The Bobcats Sports Complex, which included a new synthetic turf field, new track, renovated bleacher and press box structure, new scoreboard and a renovated courtyard, was completed and opened in September 2023. A storm shelter, which will also include team rooms, is under construction.

==Activities==
Students at Marshalltown High School have a wide array of co-curricular and extra-curricular activities to choose from, including athletics, National Honor Society, Key Club, music, speech, drama, foreign language clubs, color guard and cheer.

==Athletics==
Marshalltown High School sports teams are known as the Bobcats; their uniforms display the school's colors of blue and red.
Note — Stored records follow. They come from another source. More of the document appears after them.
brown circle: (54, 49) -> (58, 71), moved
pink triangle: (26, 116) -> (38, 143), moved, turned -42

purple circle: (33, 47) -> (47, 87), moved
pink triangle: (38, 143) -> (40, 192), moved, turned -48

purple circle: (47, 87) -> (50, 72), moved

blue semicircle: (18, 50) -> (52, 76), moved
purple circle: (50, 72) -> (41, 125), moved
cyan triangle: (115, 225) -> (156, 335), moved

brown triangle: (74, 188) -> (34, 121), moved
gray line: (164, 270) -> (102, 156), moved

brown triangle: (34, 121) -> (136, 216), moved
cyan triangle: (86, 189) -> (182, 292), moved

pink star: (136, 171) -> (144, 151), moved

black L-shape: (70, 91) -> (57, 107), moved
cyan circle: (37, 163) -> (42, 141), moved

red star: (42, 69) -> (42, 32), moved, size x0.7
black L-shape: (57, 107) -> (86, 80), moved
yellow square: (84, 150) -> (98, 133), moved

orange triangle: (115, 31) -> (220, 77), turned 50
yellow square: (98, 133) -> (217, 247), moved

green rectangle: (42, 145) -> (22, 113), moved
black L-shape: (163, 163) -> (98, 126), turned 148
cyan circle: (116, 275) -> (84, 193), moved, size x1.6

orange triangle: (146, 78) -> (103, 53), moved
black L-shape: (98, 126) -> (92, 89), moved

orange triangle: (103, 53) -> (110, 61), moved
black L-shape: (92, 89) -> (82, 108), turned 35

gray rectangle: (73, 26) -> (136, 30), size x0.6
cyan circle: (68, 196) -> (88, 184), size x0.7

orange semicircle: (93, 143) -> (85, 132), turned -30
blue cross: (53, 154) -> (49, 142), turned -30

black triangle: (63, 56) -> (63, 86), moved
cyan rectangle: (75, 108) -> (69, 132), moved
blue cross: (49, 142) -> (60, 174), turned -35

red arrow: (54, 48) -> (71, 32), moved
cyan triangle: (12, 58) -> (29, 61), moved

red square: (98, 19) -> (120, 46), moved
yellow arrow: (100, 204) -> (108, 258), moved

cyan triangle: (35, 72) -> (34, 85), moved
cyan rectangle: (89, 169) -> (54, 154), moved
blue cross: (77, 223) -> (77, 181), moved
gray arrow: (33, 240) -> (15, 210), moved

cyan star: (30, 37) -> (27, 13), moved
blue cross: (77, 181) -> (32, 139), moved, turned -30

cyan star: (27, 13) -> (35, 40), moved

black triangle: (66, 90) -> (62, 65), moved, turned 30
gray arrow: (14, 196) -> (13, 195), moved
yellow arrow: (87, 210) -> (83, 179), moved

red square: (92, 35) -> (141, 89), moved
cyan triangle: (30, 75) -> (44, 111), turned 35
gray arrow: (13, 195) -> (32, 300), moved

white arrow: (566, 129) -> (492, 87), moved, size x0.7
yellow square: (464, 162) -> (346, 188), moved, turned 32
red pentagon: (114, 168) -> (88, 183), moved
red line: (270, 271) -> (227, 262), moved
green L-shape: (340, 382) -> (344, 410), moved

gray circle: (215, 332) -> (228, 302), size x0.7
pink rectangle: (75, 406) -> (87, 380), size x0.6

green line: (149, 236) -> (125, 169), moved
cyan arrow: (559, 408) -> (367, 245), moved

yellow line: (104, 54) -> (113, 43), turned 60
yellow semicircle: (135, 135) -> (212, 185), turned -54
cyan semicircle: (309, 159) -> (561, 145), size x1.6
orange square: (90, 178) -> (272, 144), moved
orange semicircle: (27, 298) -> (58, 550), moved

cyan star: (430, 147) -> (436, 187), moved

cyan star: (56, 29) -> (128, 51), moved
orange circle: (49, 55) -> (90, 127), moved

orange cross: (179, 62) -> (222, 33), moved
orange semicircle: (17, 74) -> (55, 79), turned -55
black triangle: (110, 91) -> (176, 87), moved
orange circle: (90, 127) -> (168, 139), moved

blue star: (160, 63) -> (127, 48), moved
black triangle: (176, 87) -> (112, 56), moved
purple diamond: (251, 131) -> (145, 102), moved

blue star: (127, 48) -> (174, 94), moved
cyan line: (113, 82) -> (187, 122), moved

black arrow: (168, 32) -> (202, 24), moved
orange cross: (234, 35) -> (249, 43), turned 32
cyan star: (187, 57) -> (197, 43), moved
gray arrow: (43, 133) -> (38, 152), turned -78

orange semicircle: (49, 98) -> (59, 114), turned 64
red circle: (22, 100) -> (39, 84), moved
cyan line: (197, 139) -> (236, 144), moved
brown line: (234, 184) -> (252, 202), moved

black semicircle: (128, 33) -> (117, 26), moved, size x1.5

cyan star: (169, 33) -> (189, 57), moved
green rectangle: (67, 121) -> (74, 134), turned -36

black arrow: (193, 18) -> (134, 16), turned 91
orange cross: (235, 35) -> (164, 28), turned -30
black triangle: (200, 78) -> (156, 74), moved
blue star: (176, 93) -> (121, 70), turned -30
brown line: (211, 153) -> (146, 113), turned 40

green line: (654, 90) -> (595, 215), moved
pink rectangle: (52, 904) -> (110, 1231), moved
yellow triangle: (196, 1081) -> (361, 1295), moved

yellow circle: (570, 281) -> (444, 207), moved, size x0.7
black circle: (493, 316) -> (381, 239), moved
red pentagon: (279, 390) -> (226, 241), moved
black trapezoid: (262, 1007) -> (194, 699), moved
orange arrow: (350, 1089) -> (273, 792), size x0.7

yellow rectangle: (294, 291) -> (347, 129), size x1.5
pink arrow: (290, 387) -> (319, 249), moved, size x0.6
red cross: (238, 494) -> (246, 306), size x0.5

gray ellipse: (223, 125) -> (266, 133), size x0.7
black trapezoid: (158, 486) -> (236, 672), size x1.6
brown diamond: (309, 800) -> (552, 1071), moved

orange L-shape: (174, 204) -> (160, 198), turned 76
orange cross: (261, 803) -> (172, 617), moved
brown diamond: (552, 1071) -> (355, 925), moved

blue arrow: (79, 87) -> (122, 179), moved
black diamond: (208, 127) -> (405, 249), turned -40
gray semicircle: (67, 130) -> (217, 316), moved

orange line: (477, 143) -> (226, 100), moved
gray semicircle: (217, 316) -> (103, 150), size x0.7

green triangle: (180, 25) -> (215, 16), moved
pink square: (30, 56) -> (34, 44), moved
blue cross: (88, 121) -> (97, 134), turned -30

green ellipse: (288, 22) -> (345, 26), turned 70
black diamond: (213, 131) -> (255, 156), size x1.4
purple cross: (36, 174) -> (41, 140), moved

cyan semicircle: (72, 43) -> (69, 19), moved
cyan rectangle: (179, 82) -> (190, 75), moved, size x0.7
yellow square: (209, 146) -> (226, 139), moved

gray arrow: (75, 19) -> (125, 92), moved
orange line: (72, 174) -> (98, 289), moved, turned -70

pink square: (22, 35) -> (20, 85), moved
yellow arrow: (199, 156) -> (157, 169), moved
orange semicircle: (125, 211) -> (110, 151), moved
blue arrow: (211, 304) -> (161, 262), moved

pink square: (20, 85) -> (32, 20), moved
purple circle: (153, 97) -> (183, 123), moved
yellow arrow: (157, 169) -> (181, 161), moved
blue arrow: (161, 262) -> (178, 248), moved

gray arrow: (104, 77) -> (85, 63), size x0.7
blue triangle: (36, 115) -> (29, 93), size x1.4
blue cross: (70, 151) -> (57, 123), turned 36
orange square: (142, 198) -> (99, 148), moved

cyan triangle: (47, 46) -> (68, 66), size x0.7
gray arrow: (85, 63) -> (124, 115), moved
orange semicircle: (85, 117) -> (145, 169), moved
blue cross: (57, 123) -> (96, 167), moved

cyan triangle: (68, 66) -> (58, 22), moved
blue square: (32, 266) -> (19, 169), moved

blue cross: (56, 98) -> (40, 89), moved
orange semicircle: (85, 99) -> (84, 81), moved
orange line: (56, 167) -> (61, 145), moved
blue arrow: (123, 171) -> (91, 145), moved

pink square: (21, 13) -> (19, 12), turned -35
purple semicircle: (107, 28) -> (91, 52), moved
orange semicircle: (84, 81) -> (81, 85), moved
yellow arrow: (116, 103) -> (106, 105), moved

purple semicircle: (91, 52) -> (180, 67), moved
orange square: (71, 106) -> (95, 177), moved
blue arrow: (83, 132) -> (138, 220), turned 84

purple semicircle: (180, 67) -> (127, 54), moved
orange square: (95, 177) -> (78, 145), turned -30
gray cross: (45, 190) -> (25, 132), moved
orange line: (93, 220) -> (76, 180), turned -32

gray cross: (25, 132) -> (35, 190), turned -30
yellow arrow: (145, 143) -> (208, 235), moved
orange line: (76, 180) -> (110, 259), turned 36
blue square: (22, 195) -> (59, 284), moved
The school fields athletic teams in 21 sports including:

- Summer: Baseball and softball
  - Baseball (1964, 1976 Baseball State Champions)
- Fall: Football, volleyball, girls' swimming and diving, girls' cross country
  - Boys' cross country (6-time State Champions - 1976, 1979, 1981, 1982, 1984, 1986)
  - Boys' golf (5-time State Champions - 1958, 1959, 1960, 1979, 1980)
  - Volleyball (1994 State Champions)
- Winter: Boys' swimming, boys' bowling, girls' bowling
  - Boys' basketball (4-time State Champions - 1956, 1960, 1961, 1966)
  - Girls' basketball (1986 State Champions)
  - Wrestling (3-time State Champions - 1924, 1925, 1926)
  - Boys' bowling 2021 Class 3A State Champions
- Spring: Girls' track and field, boys' soccer, girls' soccer, boys' tennis, girls' tennis
  - Boys' track and field (1985 State Champions)
  - Girls' golf (4-time State Champions - 1994, 1995, 1996, 2005)

==Notable alumni==
- Cap Anson, baseball player.
- George C. Armstrong, Illinois state senator, newspaper editor, and businessman.
- Jeff Clement, retired MLB player for the Pittsburgh Pirates and Seattle Mariners.
- John Mark Dean, conservationist and marine biologist
- Ina May Gaskin, 1958 graduate and the only midwife for whom an obstetric maneuver is named.
- Rick Glenn, professional Mixed Martial Artist, current UFC Featherweight.
- John Hurlburt (1898–1968), NFL player.
- Laurence C. Jones, 1903 graduate and educational innovator.
- Darwin Judge, 1974 graduate and United States Marine, one of the last two Americans killed in Vietnam on April 29, 1975
- Joseph Kosinski, 1992 graduate and film director, best known for Tron: Legacy, Oblivion, and Top Gun: Maverick.
- Modern Life is War, hardcore punk band.
- Coach Adolph Rupp began his coaching career with the Marshalltown wrestling team, leading them to a state championship during the 1925–26 school year.
- Jean Seberg (1938–1979), actress who starred in 34 films in Hollywood and in Europe, including Saint Joan, Bonjour Tristesse, Breathless, Lilith, Moment to Moment, A Fine Madness, Paint Your Wagon, Airport, Macho Callahan, and Gang War in Naples.
- Beulah Wheeler (1896–1971), 1915 graduate and attorney; University of Iowa School of Law's first female African-American graduate
- Peter Zeihan, 1992 graduate and geopolitical researcher, analyst, and writer.